Motiv: The King and Queen at the celebrations to mark the bicentenary of Malmö Amaranthen. Photo: Håkan E Bengtsson
On Saturday 22 January, The King and Queen attended the bicentenary of Malmö Amaranthen. The evening began with a reception at the County Governor's official residence, and the celebrations then continued at Malmö City Hall.
In his speech, The King talked about the background to the Order of the Amaranth: On the day of Epiphany in 1653, Queen Kristina gave a party at the old Tre Kronor palace in Stockholm. This party was described as "frolics with ballet", and would surpass all her previous festivities.

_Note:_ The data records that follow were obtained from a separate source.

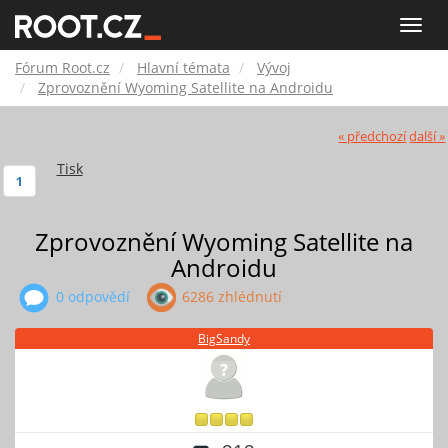
Fórum
Toggle
naviga
Root.cz
Fórum Root.cz
Hlavní témata
Vývoj
Zprovoznění Wyoming Satellite na Androidu
« předchozí
další »
Tisk
1
Zprovoznění Wyoming Satellite na
Androidu
0 odpovědí
6286 zhlédnutí
BigSandy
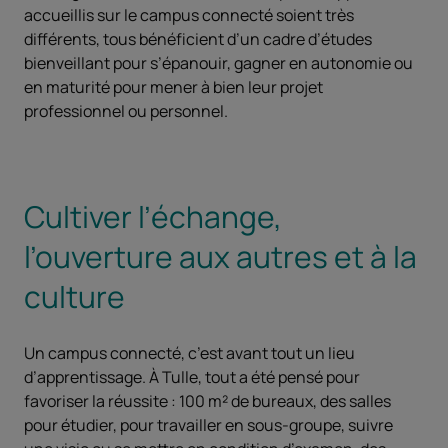
accueillis sur le campus connecté soient très
différents, tous bénéficient d’un cadre d’études
bienveillant pour s’épanouir, gagner en autonomie ou
en maturité pour mener à bien leur projet
professionnel ou personnel.
Cultiver l’échange,
l’ouverture aux autres et à la
culture
Un campus connecté, c’est avant tout un lieu
d’apprentissage. À Tulle, tout a été pensé pour
favoriser la réussite : 100 m² de bureaux, des salles
pour étudier, pour travailler en sous-groupe, suivre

The culinary and musical celebration came to be called "the Feast of the Gods", and aimed to show how the gods would be treated if — and when — they visited the Earth. As always, a large number of finely-prepared dishes were served, including seventy different sorts of candied fruits and vegetables, preserves, biscuits and other sweets. Queen Kristina wore a dress studded with diamonds and adopted a shepherdess name for the evening: Amaranta. (...) Queen Kristina clearly attached great importance to the festivities. Thirty years later in Rome, in the autumn of her life, she recalled the party in detail and made notes about it. However, the Queen abdicated the year after the Order of the Amaranth was founded, and it fell into obscurity until 1760, when it was re-established in Stockholm and, shortly afterwards, also in Gothenburg. Historically important events then took place at the beginning of the 19th century. During this time, King Gustaf IV Adolf was on the throne, and Sweden was at war. In order to be close to the centre of the action, the King temporarily moved the government to Malmö between 1806 and 1807. Perhaps this is when the idea of establishing an Order of the Amaranth in Malmö came about? But a number of serious events intervened. Russia attacked Sweden in 1808, and we were forced to relinquish the eastern half of the kingdom in the subsequent peace treaty. King Gustaf IV Adolf was deposed. It was then that my great-great-great-great-grandfather, the French marshal Jean-Baptiste Bernadotte, was named successor to the Swedish throne by the Parliamentary Session in Örebro in 1810. He first stepped ashore in Sweden here in Skåne, in Helsingborg. Now that peace and order reigned in Sweden, an Order of the Amaranth became a reality in Skåne in 1811. This proved to be an excellent idea. After just one year, almost 300 men and women had already joined. Many of them wanted to be part of society and carry out social work among the needy.